1. Prioritize Internet Access for Students, on Campus and Off
A New America survey found that 57 percent of college students said it was a challenge to access reliable, high-speed internet in 2020.
While there are many discounted or free internet packages available for lower-income college students, keep in mind that discounted plans are not always the best option, as they may not offer an internet speed sufficient for streaming lectures or uploading large assignment files.
To serve students who live close by, a growing number of universities and colleges are making parking lots into Wi-Fi hotspots. Washington State University, for example, converted its parking lots into 600 high-speed Wi-Fi hubs.
For students who live farther away, especially in rural areas where network infrastructure is limited, universities can help bridge the gap by providing their own internet service packages. Southern State Community College in Ohio, for example, has a one-to-one program that allows students to borrow Kajeet wireless hotspot devices and laptops for remote learning. The application process to join is quick and simple, which is important when it comes to ensuring those who lack access to internet can complete the application.

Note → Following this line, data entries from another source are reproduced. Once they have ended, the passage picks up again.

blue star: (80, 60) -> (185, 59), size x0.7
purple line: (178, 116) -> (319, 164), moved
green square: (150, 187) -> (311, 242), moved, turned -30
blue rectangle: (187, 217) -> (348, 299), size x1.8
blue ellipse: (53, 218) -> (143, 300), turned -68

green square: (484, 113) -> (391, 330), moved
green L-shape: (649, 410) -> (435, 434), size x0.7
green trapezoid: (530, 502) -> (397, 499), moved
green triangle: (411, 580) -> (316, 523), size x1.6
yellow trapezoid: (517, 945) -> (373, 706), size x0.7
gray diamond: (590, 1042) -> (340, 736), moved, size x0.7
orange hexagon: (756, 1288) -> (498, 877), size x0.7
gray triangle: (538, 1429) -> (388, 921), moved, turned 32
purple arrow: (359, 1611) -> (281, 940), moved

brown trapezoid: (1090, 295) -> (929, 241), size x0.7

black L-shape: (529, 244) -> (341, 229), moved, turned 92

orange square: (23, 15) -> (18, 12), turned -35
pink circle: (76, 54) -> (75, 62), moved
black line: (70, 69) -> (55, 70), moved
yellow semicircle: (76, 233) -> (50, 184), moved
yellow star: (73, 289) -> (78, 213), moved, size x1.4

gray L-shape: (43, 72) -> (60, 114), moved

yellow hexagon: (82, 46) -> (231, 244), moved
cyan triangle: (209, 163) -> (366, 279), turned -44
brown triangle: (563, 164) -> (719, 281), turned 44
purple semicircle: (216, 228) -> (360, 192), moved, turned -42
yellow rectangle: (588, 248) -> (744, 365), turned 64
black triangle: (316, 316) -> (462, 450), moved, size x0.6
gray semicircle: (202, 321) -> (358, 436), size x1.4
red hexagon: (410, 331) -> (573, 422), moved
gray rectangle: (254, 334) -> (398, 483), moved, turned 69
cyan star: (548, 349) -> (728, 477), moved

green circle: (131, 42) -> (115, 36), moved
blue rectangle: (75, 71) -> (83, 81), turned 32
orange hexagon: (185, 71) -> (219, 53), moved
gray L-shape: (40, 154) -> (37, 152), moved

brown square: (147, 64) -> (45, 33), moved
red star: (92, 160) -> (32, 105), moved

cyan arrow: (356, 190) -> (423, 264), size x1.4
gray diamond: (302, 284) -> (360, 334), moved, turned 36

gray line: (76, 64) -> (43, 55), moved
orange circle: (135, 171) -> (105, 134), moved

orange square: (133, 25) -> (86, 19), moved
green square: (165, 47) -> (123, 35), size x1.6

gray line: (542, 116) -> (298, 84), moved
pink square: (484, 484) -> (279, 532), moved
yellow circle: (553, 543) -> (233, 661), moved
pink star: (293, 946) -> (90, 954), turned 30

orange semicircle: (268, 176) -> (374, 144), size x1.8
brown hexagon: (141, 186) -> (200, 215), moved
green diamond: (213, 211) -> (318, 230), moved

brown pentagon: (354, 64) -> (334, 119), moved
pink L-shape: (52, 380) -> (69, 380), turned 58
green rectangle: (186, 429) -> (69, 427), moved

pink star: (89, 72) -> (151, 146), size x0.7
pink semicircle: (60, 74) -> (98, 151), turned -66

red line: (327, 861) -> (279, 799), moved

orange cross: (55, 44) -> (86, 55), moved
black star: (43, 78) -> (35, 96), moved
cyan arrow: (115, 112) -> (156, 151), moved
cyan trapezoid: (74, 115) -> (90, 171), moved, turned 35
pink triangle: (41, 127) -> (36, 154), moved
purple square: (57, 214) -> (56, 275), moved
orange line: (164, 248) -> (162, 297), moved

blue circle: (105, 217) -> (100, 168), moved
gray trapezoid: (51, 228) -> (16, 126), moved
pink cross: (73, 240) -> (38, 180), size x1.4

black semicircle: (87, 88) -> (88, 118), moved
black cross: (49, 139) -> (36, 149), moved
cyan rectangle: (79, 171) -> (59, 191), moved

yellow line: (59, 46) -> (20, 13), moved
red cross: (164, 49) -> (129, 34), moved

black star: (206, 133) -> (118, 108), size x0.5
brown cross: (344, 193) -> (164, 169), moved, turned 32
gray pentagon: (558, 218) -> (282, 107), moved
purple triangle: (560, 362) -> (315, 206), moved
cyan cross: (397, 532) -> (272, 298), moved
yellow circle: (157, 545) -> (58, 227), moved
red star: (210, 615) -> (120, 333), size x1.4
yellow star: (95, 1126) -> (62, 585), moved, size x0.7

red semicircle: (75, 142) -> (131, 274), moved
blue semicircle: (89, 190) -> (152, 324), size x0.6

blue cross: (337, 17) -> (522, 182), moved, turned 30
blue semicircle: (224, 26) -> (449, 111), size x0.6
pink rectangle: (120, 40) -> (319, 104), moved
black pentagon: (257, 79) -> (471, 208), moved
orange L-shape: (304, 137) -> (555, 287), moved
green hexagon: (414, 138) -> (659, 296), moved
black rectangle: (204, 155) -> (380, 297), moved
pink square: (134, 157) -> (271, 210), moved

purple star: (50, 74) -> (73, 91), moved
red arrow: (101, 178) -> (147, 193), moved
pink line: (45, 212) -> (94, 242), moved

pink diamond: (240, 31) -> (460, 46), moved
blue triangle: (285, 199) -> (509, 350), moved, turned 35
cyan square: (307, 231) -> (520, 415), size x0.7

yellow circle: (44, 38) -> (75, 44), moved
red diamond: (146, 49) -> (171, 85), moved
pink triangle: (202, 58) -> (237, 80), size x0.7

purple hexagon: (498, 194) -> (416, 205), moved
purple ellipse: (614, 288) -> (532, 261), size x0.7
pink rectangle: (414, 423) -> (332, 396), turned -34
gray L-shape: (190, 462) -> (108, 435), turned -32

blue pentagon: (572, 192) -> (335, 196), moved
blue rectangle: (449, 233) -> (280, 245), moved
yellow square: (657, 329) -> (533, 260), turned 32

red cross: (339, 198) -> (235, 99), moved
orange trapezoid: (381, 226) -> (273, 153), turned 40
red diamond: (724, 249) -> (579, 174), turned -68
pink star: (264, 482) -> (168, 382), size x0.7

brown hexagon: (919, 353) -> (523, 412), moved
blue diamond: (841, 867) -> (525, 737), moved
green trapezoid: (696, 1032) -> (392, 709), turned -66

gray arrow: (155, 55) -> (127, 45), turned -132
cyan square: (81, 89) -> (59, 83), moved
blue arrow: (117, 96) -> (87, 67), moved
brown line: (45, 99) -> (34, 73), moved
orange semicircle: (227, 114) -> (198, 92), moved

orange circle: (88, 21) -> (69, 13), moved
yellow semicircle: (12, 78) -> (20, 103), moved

2. Be Intentional When Selecting Devices and Software
Without access to campus computer labs, many underserved students are painstakingly typing essays from mobile devices and livestreaming lectures to tiny screens. To address the dire need for laptops, nonprofit universities can potentially partner with organizations like PCs for People, which helps universities purchase low-cost devices in bulk.
Keep in mind that technology solutions should be flexible. “We don’t live in a one-size-fits-all world,” Pappas says. “Some students might benefit from a laptop preloaded with course software to work from home. Others might need an environment conducive to getting work done, like a library or computer lab.”
Higher education IT teams can play a strategic role by taking the time to understand what lower-income students need before creating solutions to help them. Pappas describes this as “intentionally issued equipment.”
“The most critical factors to consider need to come from listening to your students. No strategy will succeed without direct input from the people you’re trying to assist,” she says. “Issuing iPads over laptops, or vice versa, can either be tremendously impactful or a poor investment. What we’re delivering should align with what will be most useful for the student.”
Many classes also require specific equipment and software. To ensure that devices in one-to-one programs meet the minimum specs required for all courses and majors, universities may want to consult an education strategist from a business analyst service. “That depth of visibility enables us to make decisions in ways that would be impossible for any single institution to replicate,” Pete Koczera, a former senior manager of education strategy and transformation at CDW•G, writes in a blog. “That’s proved to be valuable as colleges have sought to roll out new devices to support remote work and learning.”
3. Offer Accessible Technical and Personal Support
Without the familiar in-classroom structure and in-person support from instructors and advisers, underserved students can feel especially isolated and unmotivated. This leads to less engagement, lower grades and a higher risk of dropping out. A May 2020 survey by The Education Trust reported that only 43 percent of lower-income students could attend virtual office hours during the times the services were offered. For these students, after-hours tech support may mean the difference between passing and failing.